YOUR ASSIGNMENT
What is needed is each line of the data below that holds the string "bébé".

PROVIDED INFORMATION
---+---

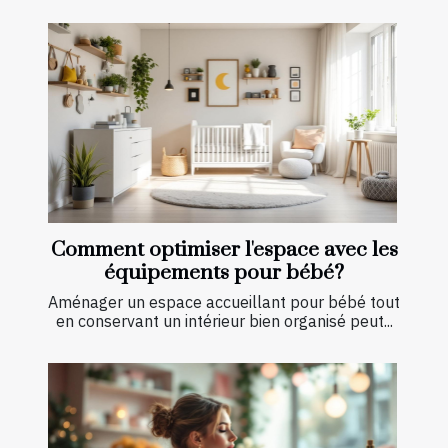
Comment optimiser l'espace avec les
équipements pour bébé?
Aménager un espace accueillant pour bébé tout
en conservant un intérieur bien organisé peut...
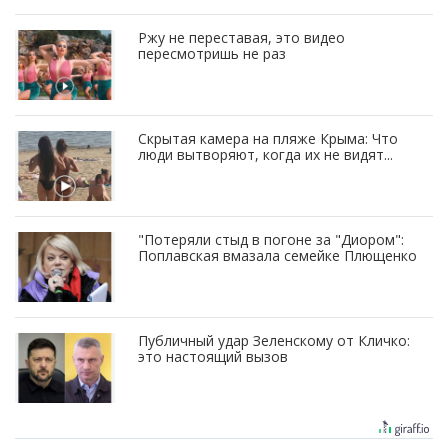
Ржу не переставая, это видео
пересмотришь не раз
Скрытая камера на пляже Крыма: Что
люди вытворяют, когда их не видят...
"Потеряли стыд в погоне за "Диором":
Поплавская вмазала семейке Плющенко
Публичный удар Зеленскому от Кличко:
это настоящий вызов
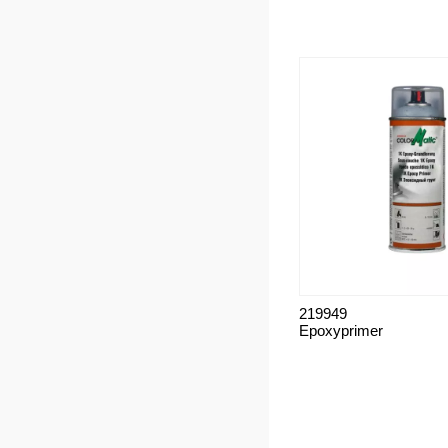
219949
Epoxyprimer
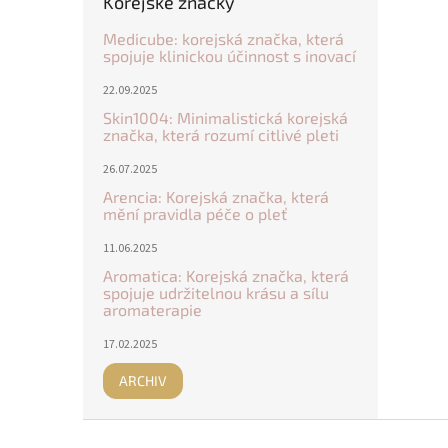
Kórejské značky
Medicube: korejská značka, která
spojuje klinickou účinnost s inovací
22.09.2025
Skin1004: Minimalistická korejská
značka, která rozumí citlivé pleti
26.07.2025
Arencia: Korejská značka, která
mění pravidla péče o pleť
11.06.2025
Aromatica: Korejská značka, která
spojuje udržitelnou krásu a sílu
aromaterapie
17.02.2025
ARCHIV
Z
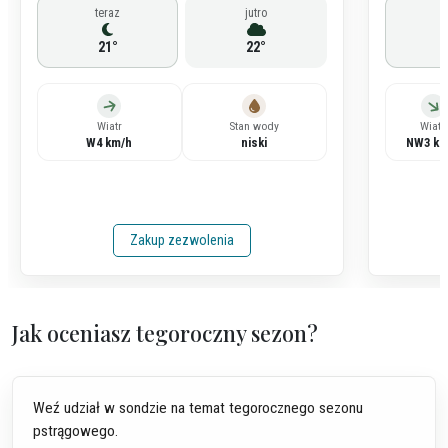
teraz
jutro
t
21°
22°
Wiatr
Stan wody
Wiatr
W
4
km/h
niski
NW
3
km
Zakup zezwolenia
Jak oceniasz tegoroczny sezon?
Weź udział w sondzie na temat tegorocznego sezonu
pstrągowego.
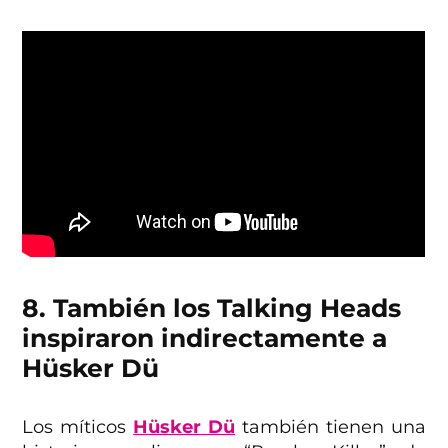
8. También los Talking Heads
inspiraron indirectamente a
Hüsker Dü
Los míticos
Hüsker Dü
también tienen una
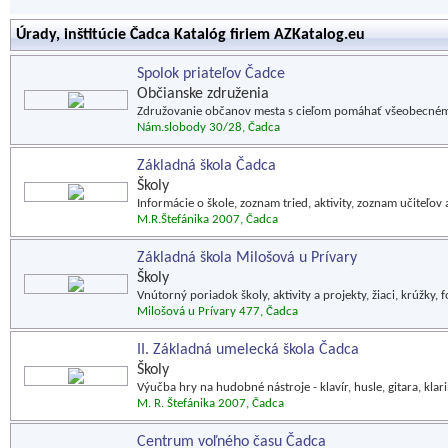
Úrady, inštitúcie Čadca Katalóg firiem AZKatalog.eu
Spolok priateľov Čadce
Občianske združenia
Združovanie občanov mesta s cieľom pomáhať všeobecném
Nám.slobody 30/28, Čadca
Základná škola Čadca
Školy
Informácie o škole, zoznam tried, aktivity, zoznam učiteľov a
M.R.Štefánika 2007, Čadca
Základná škola Milošová u Prívary
Školy
Vnútorný poriadok školy, aktivity a projekty, žiaci, krúžky,
Milošová u Prívary 477, Čadca
II. Základná umelecká škola Čadca
Školy
Výučba hry na hudobné nástroje - klavír, husle, gitara, klar
M. R. Štefánika 2007, Čadca
Centrum voľného času Čadca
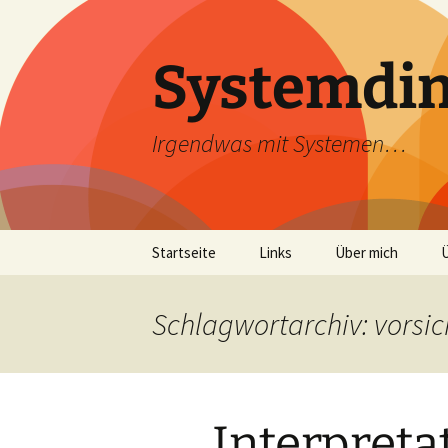
Zum
Inhalt
springen
Systemdi
Irgendwas mit Systemen…
Startseite
Links
Über mich
Schlagwortarchiv: vorsic
Interpreta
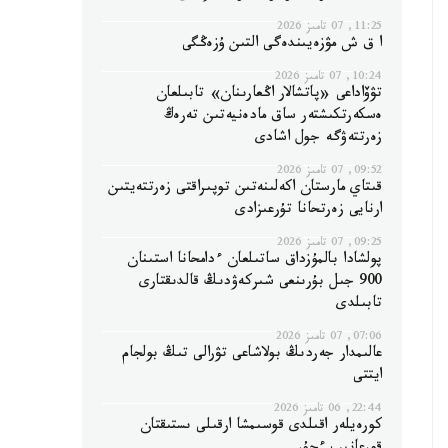
11:25, 07 تامىز 2026
ا ق ش مۋزەيىندەگى التىن ۇزەڭگى
10:24, 07 تامىز 2026
تۋۆاداعى «پاتشالار اڭعارىنان» تابىلعان
ەسكەرتكىشتەر ساق مادەنيەتىن تەرەڭ
زەرتتەۋگە جول اشادى
09:52, 07 تامىز 2026
قىتاي مارستان اكەلىنەتىن توپىراقتى زەرتتەيتىن
ارنايى زەرتحانا تۇرعىزادى
09:25, 07 تامىز 2026
پولشادا بالمۇزداق ساتىلعان ءدامحانا استىنان
900 جىل بۇرىنعى شىركەۋدىڭ قالدىقتارى
تابىلدى
07:06, 07 تامىز 2026
عالىمدار جەردىڭ بولاشاعى تۋرالى تىڭ بولجام
ايتتى
22:44, 06 تامىز 2026
كورەيلەر اقىلدى قوسىمشا ارقىلى ىستىقتان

---+---

EXERCISE RESPONSE
équipements pour bébé?
Aménager un espace accueillant pour bébé tout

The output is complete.